In February, The Gathering Chicago, an emerging ministry in our district, launched the Globalcast Videocast. Check out the series launch here in Rev. LaDonna's interview with Artist and Leader Jeffery Beckham, Jr. He is Interim CEO of Chicago Scholars ( and shares with us "The Power of Telling Our Stories. The Power of Telling Black Stories. Check out the series on our new website at

Death Row Support Project – be a pen pal

Did you know that the Church of the Brethren sponsors a ministry to death row prisoners? This is a ministry that has been coordinated by Rachel Gross of Liberty Mills, Indiana. She receives requests for pen pals from persons on death row and then passes along that contact information to persons who are willing to commit to writing letters. This project provides connection and friendship for those who often have been incarcerated for many years, perhaps even decades, and who may be confined for up to twenty-three hours each day alone in a small cell. Letters from a pen pal can bring a ray of hope to the darkness of death row. Sometimes prisoners have little contact with family or friends, and a friendly, kind letter gives them a connection that can make a difference in their lives. For those on the outside, learning to know just one prisoner can dispel some of the misconceptions and fears about prisons and the people locked away inside of them. Sister Helen Prejean, a Catholic Sister who has ministered to death row inmates for years puts it simply, “Everybody on death row needs someone at their side.”

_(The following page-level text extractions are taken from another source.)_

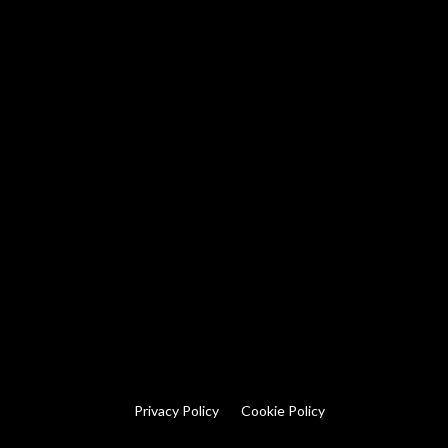
Privacy Policy
Cookie Policy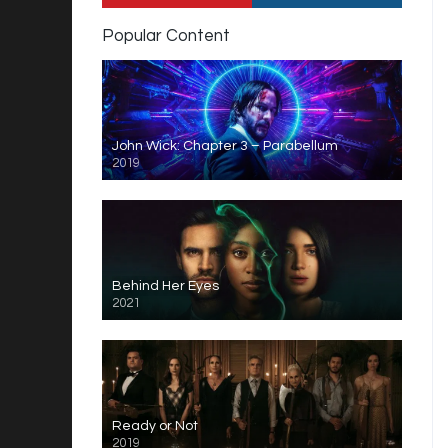
Popular Content
John Wick: Chapter 3 – Parabellum
2019
Behind Her Eyes
2021
Ready or Not
2019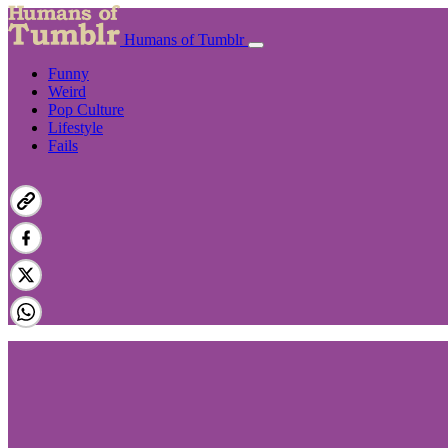
Humans of Tumblr
Funny
Weird
Pop Culture
Lifestyle
Fails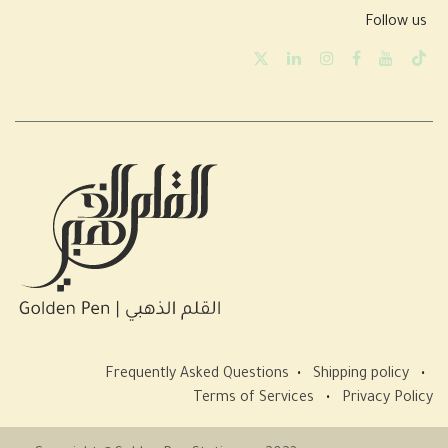
Follow us
Frequently Asked Questions
•
Shipping policy
•
Terms of Services
•
Privacy Policy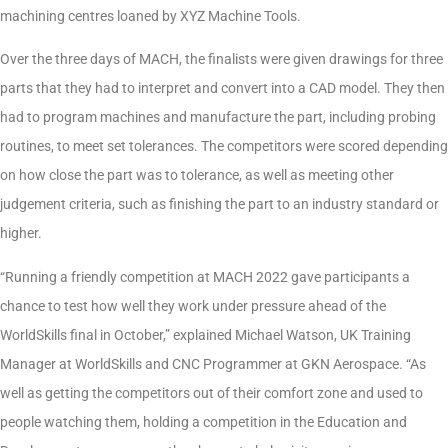
machining centres loaned by XYZ Machine Tools.
Over the three days of MACH, the finalists were given drawings for three
parts that they had to interpret and convert into a CAD model. They then
had to program machines and manufacture the part, including probing
routines, to meet set tolerances. The competitors were scored depending
on how close the part was to tolerance, as well as meeting other
judgement criteria, such as finishing the part to an industry standard or
higher.
“Running a friendly competition at MACH 2022 gave participants a
chance to test how well they work under pressure ahead of the
WorldSkills final in October,” explained Michael Watson, UK Training
Manager at WorldSkills and CNC Programmer at GKN Aerospace. “As
well as getting the competitors out of their comfort zone and used to
people watching them, holding a competition in the Education and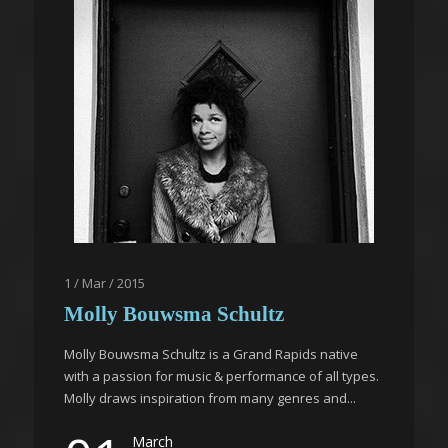
1 / Mar / 2015
Molly Bouwsma Schultz
Molly Bouwsma Schultz is a Grand Rapids native
with a passion for music & performance of all types.
Molly draws inspiration from many genres and...
March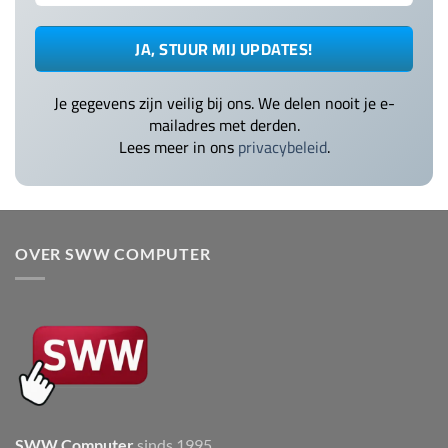
Je gegevens zijn veilig bij ons. We delen nooit je e-
mailadres met derden.
Lees meer in ons
privacybeleid
.
OVER SWW COMPUTER
SWW Computer
sinds 1995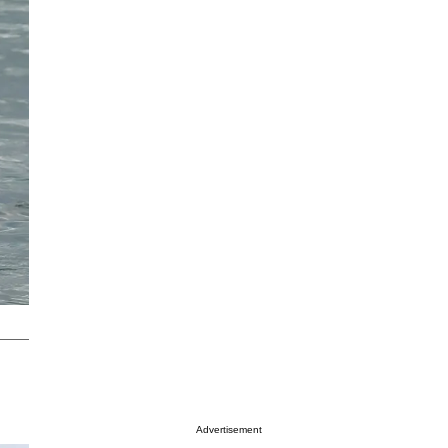
Advertisement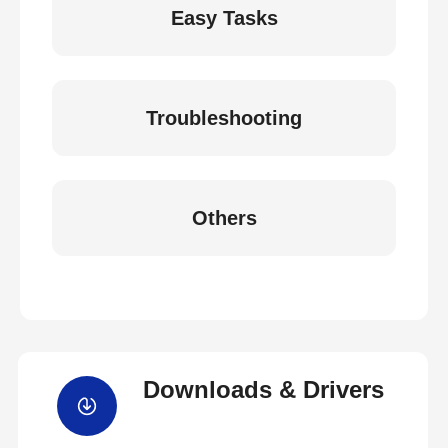
Easy Tasks
Troubleshooting
Others
Downloads & Drivers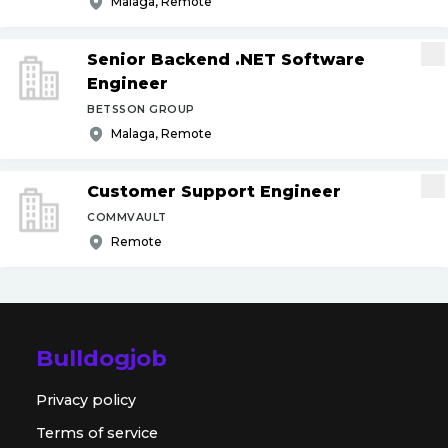
Malaga, Remote
Senior Backend .NET Software
Engineer
BETSSON GROUP
Malaga, Remote
Customer Support Engineer
COMMVAULT
Remote
Bulldogjob
Privacy policy
Terms of service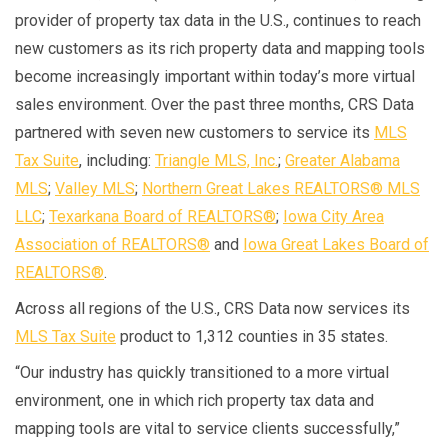
provider of property tax data in the U.S., continues to reach
new customers as its rich property data and mapping tools
become increasingly important within today’s more virtual
sales environment. Over the past three months, CRS Data
partnered with seven new customers to service its
MLS
Tax Suite
, including:
Triangle MLS, Inc.
;
Greater Alabama
MLS
;
Valley MLS
;
Northern Great Lakes REALTORS® MLS
LLC
;
Texarkana Board of REALTORS®
;
Iowa City Area
Association of REALTORS®
and
Iowa Great Lakes Board of
REALTORS®
.
Across all regions of the U.S., CRS Data now services its
MLS Tax Suite
product to 1,312 counties in 35 states.
“Our industry has quickly transitioned to a more virtual
environment, one in which rich property tax data and
mapping tools are vital to service clients successfully,”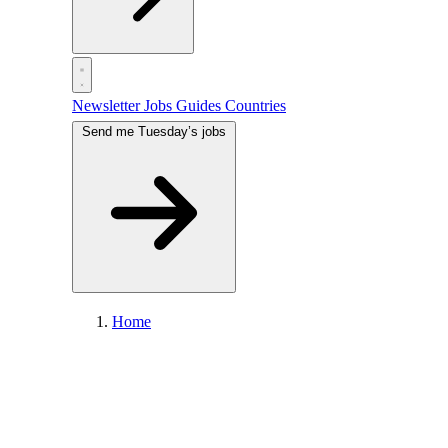
Newsletter
Jobs
Guides
Countries
Send me Tuesday’s jobs
Home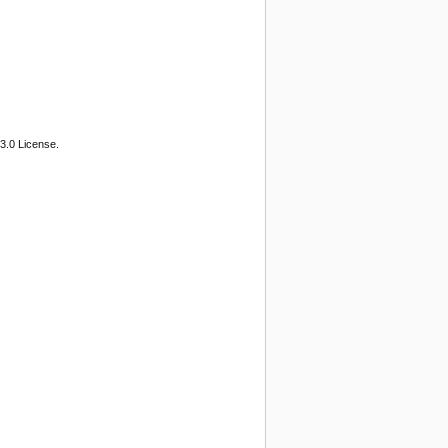
3.0 License.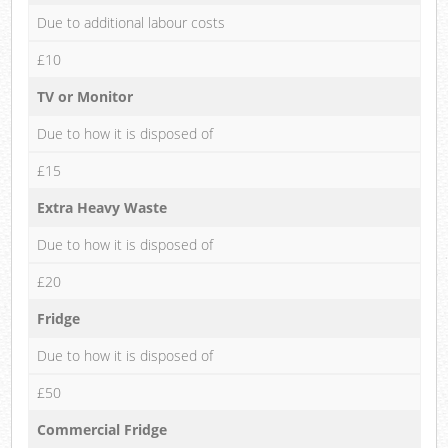
Due to additional labour costs
£10
TV or Monitor
Due to how it is disposed of
£15
Extra Heavy Waste
Due to how it is disposed of
£20
Fridge
Due to how it is disposed of
£50
Commercial Fridge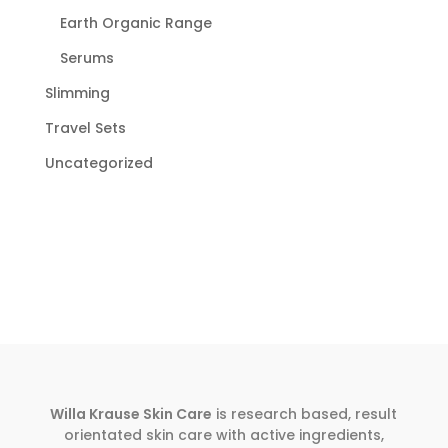
Earth Organic Range
Serums
Slimming
Travel Sets
Uncategorized
Willa Krause Skin Care
is research based, result
orientated skin care with active ingredients,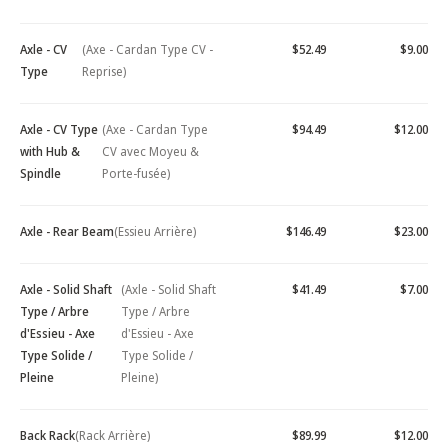
Axle - CV
(Axe - Cardan Type CV -
$52.49
$9.00
Type
Reprise)
Axle - CV Type
(Axe - Cardan Type
$94.49
$12.00
with Hub &
CV avec Moyeu &
Spindle
Porte-fusée)
Axle - Rear Beam
(Essieu Arrière)
$146.49
$23.00
Axle - Solid Shaft
(Axle - Solid Shaft
$41.49
$7.00
Type / Arbre
Type / Arbre
d'Essieu - Axe
d'Essieu - Axe
Type Solide /
Type Solide /
Pleine
Pleine)
Back Rack
(Rack Arrière)
$89.99
$12.00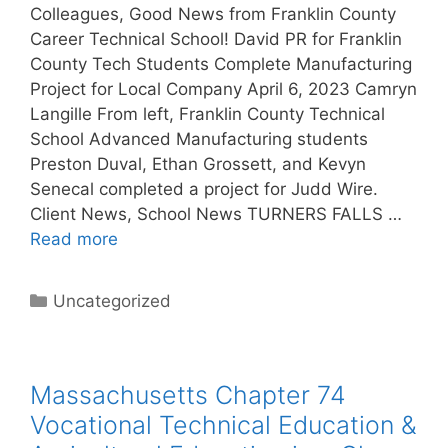
Colleagues, Good News from Franklin County
Career Technical School! David PR for Franklin
County Tech Students Complete Manufacturing
Project for Local Company April 6, 2023 Camryn
Langille From left, Franklin County Technical
School Advanced Manufacturing students
Preston Duval, Ethan Grossett, and Kevyn
Senecal completed a project for Judd Wire.
Client News, School News TURNERS FALLS …
Read more
Categories
Uncategorized
Massachusetts Chapter 74
Vocational Technical Education &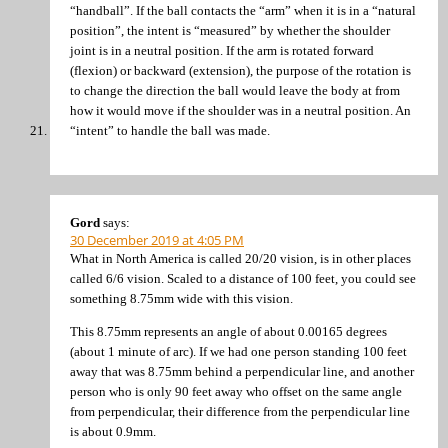
“handball”. If the ball contacts the “arm” when it is in a “natural
position”, the intent is “measured” by whether the shoulder
joint is in a neutral position. If the arm is rotated forward
(flexion) or backward (extension), the purpose of the rotation is
to change the direction the ball would leave the body at from
how it would move if the shoulder was in a neutral position. An
“intent” to handle the ball was made.
Gord
says:
30 December 2019 at 4:05 PM
What in North America is called 20/20 vision, is in other places
called 6/6 vision. Scaled to a distance of 100 feet, you could see
something 8.75mm wide with this vision.
This 8.75mm represents an angle of about 0.00165 degrees
(about 1 minute of arc). If we had one person standing 100 feet
away that was 8.75mm behind a perpendicular line, and another
person who is only 90 feet away who offset on the same angle
from perpendicular, their difference from the perpendicular line
is about 0.9mm.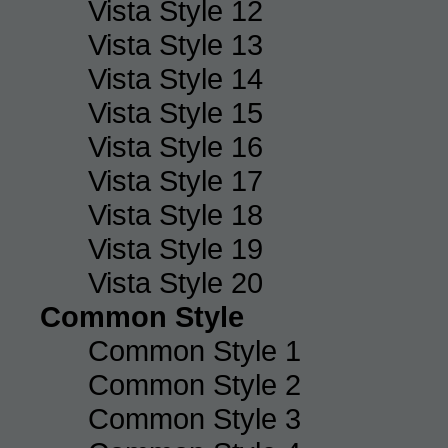
Vista Style 12
Vista Style 13
Vista Style 14
Vista Style 15
Vista Style 16
Vista Style 17
Vista Style 18
Vista Style 19
Vista Style 20
Common Style
Common Style 1
Common Style 2
Common Style 3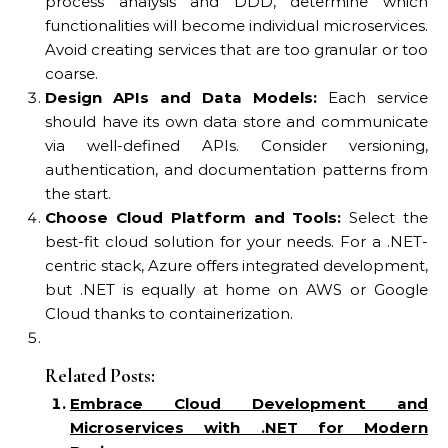
process analysis and DDD, determine which
functionalities will become individual microservices.
Avoid creating services that are too granular or too
coarse.
Design APIs and Data Models:
Each service
should have its own data store and communicate
via well-defined APIs. Consider versioning,
authentication, and documentation patterns from
the start.
Choose Cloud Platform and Tools:
Select the
best-fit cloud solution for your needs. For a .NET-
centric stack, Azure offers integrated development,
but .NET is equally at home on AWS or Google
Cloud thanks to containerization.
Related Posts:
Embrace Cloud Development and
Microservices with .NET for Modern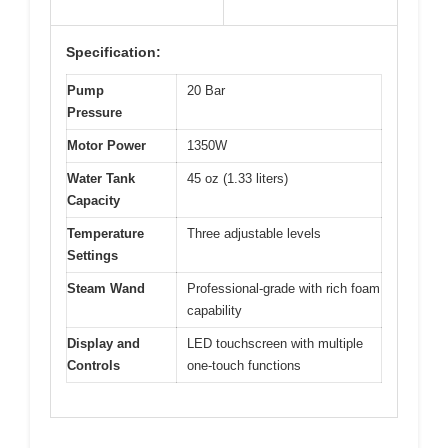
Specification:
Pump
20 Bar
Pressure
Motor Power
1350W
Water Tank
45 oz (1.33 liters)
Capacity
Temperature
Three adjustable levels
Settings
Steam Wand
Professional-grade with rich foam
capability
Display and
LED touchscreen with multiple
Controls
one-touch functions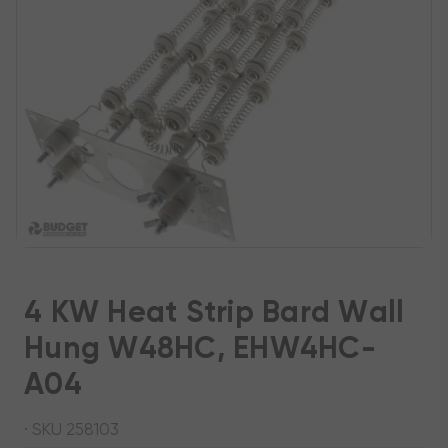
4 KW Heat Strip Bard Wall
Hung W48HC, EHW4HC-
A04
· SKU 258103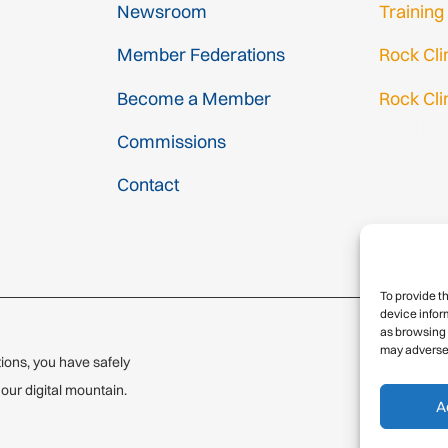
Newsroom
Training
Member Federations
Rock Cl
Become a Member
Rock Cli
Gmail Log
Commissions
Gmail Sig
Contact
To provide t
device infor
as browsing 
may adversel
ions, you have safely
© 2
ur digital mountain.
A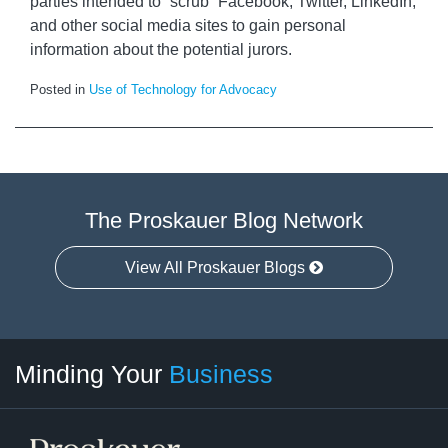
parties intended to “scrub” Facebook, Twitter, LinkedIn,
and other social media sites to gain personal
information about the potential jurors.
Posted in
Use of Technology for Advocacy
The Proskauer Blog Network
View All Proskauer Blogs
Twitter
linkedin
RSS
Select
Select
Minding Your
Business
Category
Month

Are you desiring to expand your connections and do a ministry in this time of pandemic? This is the perfect time to begin! You can do it in your home and reach out to the world of someone in need to a positive relationship in their life. Contact Rachel Gross through the information below for more information or to become a pen pal through DRSP.

Death Row Support Project
PO Box 600
Liberty Mills, IN 46946

Growing Hope Globally

Polo Church of the Brethren is continuing its involvement in the Polo Growing Project that raises crops and donates the proceeds to be distributed through Growing Hope Globally to help smallholder farmers expand production in food-insecure communities abroad. A report in the newsletter of Highland Avenue Church of the Brethren, which is one of the project partners, reports that a final tally of proceeds from 2020 shows income of $35,500. This brings to $530,500 the aggregate amount the project has raised over the past 16 years. (Newsline 3-5-21)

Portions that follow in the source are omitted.